Два раза в неделю, когда Роберта пела в хоре, они вместе возвращались из Дворца пионеров. В один из таких дней разговор невзначай коснулся тройки за сочинение.
— А у всех почти тройки, — беспечно ответила девочка, — потому что книжки скучные. Вот у нас дома… Я знаешь сколько раз «Тарзана» читала?

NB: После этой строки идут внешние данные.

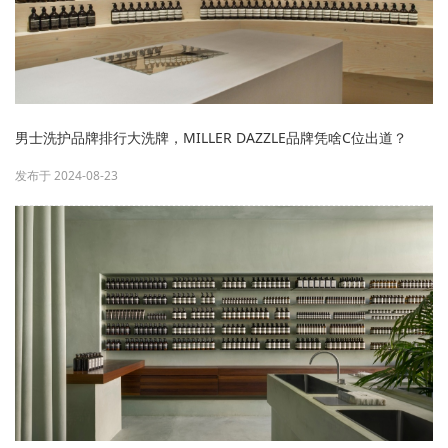
男士洗护品牌排行大洗牌，MILLER DAZZLE品牌凭啥C位出道？
发布于 2024-08-23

Или этого… У него фамилия такая змеиная — Декобра; «Сын палача», помнишь? Или «Миллионы Гризельды». Я давала Ие читать, так она всю ночь не спала. Она сразу сказала, что это — вещь. И никакого Данко с горящим сердцем. Херувима так надрывалась, как будто это ее собственное сердце, хотя ты можешь представить, что она свое сердце возьмет и вырвет?
И сама расхохоталась. Отсмеявшись, продолжала говорить, быстро и пылко, что Серафиму все ненавидят, потому что она злая, зато как выпендривается и наряжается, но у нее все равно ничего не выходит, взять хотя бы газовый шарфик: он должен нежно обвивать шею и взлетать от дуновения ветерка, как у тебя, а Серафима что ни навернет на шею, выглядит, словно горло болит.
Неужто эта Серафима не чувствует, как дети к ней относятся? И чем она платит им, если… если чувствует?
— В библиотеке — знаешь, у троллейбусной остановки? — продолжала дочка, — так вот, там Горького завались, но я искала что-то… стоящее. Кого, ты думаешь, я там встретила? — она выжидательно замолчала.
— Не знаю, — улыбнулась Леонелла. — Серафиму Степановну?
— Да ты что! Вальку.
В ответ на недоуменный взгляд пояснила:
— Вальку, из шестой квартиры. У них там вообще такое… как «На дне» у этого Данко, то есть Горького, а Валька там единственная нормальная девчонка. Мы столкнулись у полки, и Валька меня спрашивает: «Ты Стендаля любишь?» А я такого не знаю, его даже Лариска не читала. Тогда Валька потащила меня на «сэ», я взяла «Красное и черное». Пока я в школе, то Ия читает, она меня уже обогнала, а я дочитала до когда он приходит к мадам де Реналь…
Помолчала, явно вернувшись мыслями к неведомой мадам, потом спросила:
— Мам, а ты любишь Стендаля?
К счастью, они как раз проходили мимо кондитерского магазина.
— Давай зайдем? Купим Лайме шоколадку…
Каждое воскресенье супруги Головко куда-то выезжали. Первым во двор спускался Кеша и неторопливо отпирал гараж, где некогда стояла красавица «Олимпия», а теперь была прописана серая Кешина «Победа». Малыши, до сих пор мирно копошившиеся в песочнице, и ребятишки постарше, в том числе головорезы из шестой квартиры, тут же сбегались и с молчаливым сопеньем обступали раскрытые двери гаража, пока не раздавался чей-то нерешительный голос: «Дядь Кеш, прокати…». Если к этому времени в дверях еще не показалась монументальная фигура Серафимы Степановны, Кеша открывал дверцы и коротко говорил: «Сигай! Но только до ворот и обратно». «Сигали» все, кто успевал, чтобы хоть несколько минут насладиться непередаваемым «машинным» запахом, тайком крутануть блестящие ручки и поерзать на роскошных сиденьях. Случалось такое редко, потому что Серафима Степановна бдила, чтобы не случалось вообще, и строго выговаривала мужу:
— Чтобы в последний раз, Иннокентий. Опять обивку чистить от соплей. Куда родители смотрят, интересно?..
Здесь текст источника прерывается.